**REQUIRED ACTION**
The records below must be output exactly, with no images carried over.

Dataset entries
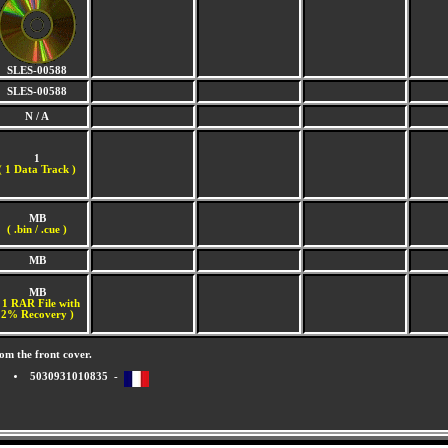
SLES-00588
SLES-00588
N / A
1
(
1 Data Track )
MB
( .bin / .cue )
MB
MB
 1 RAR File with
2% Recovery )
om the front cover.
5030931010835 -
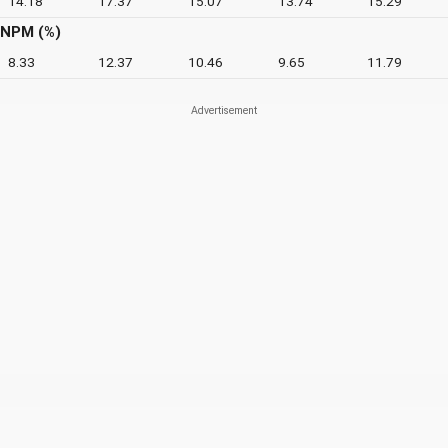
14.18
17.37
15.07
13.74
15.29
NPM (%)
8.33
12.37
10.46
9.65
11.79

**TASK ANSWER**
SLES-00588
SLES-00588
N / A
1
(
1 Data Track )
MB
( .bin / .cue )
MB
MB
 1 RAR File with
2% Recovery )
om the front cover.
5030931010835 -
14.18
17.37
15.07
13.74
15.29
NPM (%)
8.33
12.37
10.46
9.65
11.79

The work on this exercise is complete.